Inevitably, you are going to write something which will disappoint even the most steadfast of your fans. I was reluctant to review Val Mc Dermid's A Darker Domain for that very reason. You see, I look forward to a new Val McDermid like a child looks forward to Christmas.
Many crime authors are talented, imaginative and good writers but few have demonstrated her versatility within the genre. She can do relatively light crime fiction (both the Lindsay Gordon & Kate Brannigan series) while also being a master of the dark psychological thriller (her Dr Tony Hill series of stories is dramatised on TV as The Wire in the Blood). As well as the three series, she's produced a fair few stand-alone ripping yarns, as well.
A Darker Domain begins innocuously enough when miner Mick Prentice, last seen in 1984 at the height of the miners' strike, is reported missing by his daughter 23 years later. When Mick disappeared his family assumed he'd gone south to scab -- a heinous crime in a mining community where the union is practically a religion and certainly holds more sway than any church.
Mick's daughter, Misha, is now keen to track him down as her son, Luke, is suffering from Fanconi anaemia and needs a suitable donor for a blood marrow transplant.

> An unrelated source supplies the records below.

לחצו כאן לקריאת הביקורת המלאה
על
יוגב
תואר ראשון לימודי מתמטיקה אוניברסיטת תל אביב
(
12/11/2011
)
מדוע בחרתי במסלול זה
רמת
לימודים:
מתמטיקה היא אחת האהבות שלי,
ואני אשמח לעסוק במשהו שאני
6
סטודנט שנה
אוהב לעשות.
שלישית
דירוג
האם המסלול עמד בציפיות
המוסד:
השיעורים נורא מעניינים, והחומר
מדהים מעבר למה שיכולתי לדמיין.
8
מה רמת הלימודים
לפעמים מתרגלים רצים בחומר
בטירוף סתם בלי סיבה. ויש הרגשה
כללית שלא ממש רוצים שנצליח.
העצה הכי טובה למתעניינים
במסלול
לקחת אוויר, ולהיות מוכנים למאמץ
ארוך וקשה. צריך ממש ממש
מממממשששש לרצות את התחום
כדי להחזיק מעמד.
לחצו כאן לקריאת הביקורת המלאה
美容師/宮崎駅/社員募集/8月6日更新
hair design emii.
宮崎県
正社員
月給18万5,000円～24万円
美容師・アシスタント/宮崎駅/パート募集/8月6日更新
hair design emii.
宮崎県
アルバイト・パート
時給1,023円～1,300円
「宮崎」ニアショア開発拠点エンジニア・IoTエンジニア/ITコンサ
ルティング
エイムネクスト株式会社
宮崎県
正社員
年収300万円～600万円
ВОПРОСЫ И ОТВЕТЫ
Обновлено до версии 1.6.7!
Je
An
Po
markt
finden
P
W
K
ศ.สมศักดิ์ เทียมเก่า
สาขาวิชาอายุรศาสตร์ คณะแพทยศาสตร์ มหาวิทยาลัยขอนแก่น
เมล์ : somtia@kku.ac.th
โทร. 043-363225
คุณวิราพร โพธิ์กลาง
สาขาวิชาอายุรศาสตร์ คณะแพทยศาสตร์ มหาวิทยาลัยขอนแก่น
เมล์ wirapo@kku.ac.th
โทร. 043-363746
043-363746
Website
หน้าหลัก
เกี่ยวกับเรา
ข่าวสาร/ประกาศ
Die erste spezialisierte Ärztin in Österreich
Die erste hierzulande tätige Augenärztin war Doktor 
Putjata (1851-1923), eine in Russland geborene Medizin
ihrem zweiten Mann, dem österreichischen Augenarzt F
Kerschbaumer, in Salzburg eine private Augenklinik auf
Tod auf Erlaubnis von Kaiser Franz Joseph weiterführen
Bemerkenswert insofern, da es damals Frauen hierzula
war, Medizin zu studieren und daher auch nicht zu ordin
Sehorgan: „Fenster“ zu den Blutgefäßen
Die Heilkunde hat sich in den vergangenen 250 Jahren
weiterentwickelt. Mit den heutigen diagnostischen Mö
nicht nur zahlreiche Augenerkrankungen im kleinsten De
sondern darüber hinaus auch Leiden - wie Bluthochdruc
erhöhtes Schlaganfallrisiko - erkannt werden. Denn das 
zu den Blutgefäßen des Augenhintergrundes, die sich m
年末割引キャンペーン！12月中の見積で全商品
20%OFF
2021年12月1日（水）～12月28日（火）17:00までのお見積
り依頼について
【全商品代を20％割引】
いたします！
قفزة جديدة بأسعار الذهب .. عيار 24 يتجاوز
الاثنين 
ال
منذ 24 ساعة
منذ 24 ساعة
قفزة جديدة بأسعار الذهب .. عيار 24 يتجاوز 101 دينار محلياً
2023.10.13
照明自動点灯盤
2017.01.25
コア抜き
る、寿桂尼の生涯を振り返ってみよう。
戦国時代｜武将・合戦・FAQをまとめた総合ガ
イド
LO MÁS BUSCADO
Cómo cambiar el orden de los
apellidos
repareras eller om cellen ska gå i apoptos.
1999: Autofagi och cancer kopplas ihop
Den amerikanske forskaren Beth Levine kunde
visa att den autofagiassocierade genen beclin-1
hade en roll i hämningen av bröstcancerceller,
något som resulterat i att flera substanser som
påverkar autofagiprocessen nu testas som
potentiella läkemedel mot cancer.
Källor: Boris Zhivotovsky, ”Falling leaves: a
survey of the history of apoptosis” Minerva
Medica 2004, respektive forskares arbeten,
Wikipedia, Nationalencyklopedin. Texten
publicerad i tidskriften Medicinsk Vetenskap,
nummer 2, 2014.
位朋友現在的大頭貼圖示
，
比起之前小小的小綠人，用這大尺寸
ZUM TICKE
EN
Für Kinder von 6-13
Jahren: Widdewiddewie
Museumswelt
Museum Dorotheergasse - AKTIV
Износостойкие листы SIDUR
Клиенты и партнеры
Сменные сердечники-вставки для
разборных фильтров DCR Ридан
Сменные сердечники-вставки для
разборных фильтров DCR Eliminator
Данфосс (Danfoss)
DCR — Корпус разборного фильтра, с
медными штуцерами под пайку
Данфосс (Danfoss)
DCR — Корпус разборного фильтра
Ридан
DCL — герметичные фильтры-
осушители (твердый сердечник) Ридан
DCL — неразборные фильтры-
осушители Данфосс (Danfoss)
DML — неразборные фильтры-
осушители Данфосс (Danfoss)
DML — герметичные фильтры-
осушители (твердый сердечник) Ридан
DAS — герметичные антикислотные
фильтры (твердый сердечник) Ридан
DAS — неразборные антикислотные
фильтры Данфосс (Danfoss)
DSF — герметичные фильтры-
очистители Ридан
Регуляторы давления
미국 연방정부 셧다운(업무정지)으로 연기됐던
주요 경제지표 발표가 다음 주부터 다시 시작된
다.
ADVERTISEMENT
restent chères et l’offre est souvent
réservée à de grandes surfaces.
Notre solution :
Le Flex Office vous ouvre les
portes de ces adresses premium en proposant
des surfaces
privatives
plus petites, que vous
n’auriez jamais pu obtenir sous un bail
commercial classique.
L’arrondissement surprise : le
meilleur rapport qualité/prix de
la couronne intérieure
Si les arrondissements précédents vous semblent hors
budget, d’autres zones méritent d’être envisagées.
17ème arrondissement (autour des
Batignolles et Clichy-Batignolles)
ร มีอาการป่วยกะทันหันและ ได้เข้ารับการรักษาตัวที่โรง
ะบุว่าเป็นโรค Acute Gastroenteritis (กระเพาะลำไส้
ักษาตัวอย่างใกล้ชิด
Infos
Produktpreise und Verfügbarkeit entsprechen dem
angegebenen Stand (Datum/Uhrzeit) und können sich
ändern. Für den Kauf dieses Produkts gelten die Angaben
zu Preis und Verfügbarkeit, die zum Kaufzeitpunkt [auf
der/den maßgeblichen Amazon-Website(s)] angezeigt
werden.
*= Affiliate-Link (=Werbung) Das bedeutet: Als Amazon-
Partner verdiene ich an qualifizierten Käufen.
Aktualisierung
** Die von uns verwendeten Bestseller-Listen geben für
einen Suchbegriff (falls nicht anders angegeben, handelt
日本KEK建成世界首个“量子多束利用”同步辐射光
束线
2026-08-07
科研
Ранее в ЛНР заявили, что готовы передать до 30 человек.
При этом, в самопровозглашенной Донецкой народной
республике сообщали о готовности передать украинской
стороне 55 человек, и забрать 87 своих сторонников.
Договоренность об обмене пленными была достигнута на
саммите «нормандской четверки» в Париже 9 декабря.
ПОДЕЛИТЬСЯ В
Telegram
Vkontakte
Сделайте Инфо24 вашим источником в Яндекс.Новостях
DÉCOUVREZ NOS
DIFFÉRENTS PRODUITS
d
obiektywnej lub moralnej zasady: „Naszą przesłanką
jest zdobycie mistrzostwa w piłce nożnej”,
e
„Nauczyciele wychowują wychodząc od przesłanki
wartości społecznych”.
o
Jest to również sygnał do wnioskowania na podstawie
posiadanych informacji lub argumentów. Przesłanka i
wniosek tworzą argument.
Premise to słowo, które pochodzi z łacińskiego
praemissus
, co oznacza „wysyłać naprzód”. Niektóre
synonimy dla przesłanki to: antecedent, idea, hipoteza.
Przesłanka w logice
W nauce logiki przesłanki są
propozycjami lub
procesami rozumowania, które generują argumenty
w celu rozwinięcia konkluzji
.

Simultaneously, in Italy, journalist Bel Richmond discovers fresh evidence in the kidnapping of a wealthy Scottish heiress that also occurred in the mid-Eighties. Are the two events related? Detective Inspector Karen Pirie thinks they might be.
The narrative is fast-paced and rapidly switches back and forth between the present and the Eighties, and is delivered from the perspective of various characters. Locations are described in lavish detail and the contrast between sunburnt Tuscany and dreary Fife is as marked as the contrast between what was once a vibrant mining community and is now yet another faceless commuter town.
The disintegration of the community is just one of the many effects the miners' strike had -- and McDermid vividly describes the suffering endured by the miners and their families.
Yet even though McDermid is capable of making the hairs stand up on the back of your neck with her descriptions of horrific murders, base human emotions and terribly damaged people, her Celtic gallows humour is never far from the surface, such as when Mick's abandoned wife, Jenny, recalls the privations she suffered during the strike while the Band Aid single to help starving children in Africa reached number one.
"Where was Bono and Bob Geldof when our kids were waking up on Christmas morning with bugger all in their stockings? Could have been worse, though. We could've had to put up with that sanctimonious shite Sting. Not to mention his bloody lute."
A Darker Domain is most definitely an outstanding return to form for Val Mc Dermid, one that far surpasses expectations and for me, was like all of my Christmases coming together.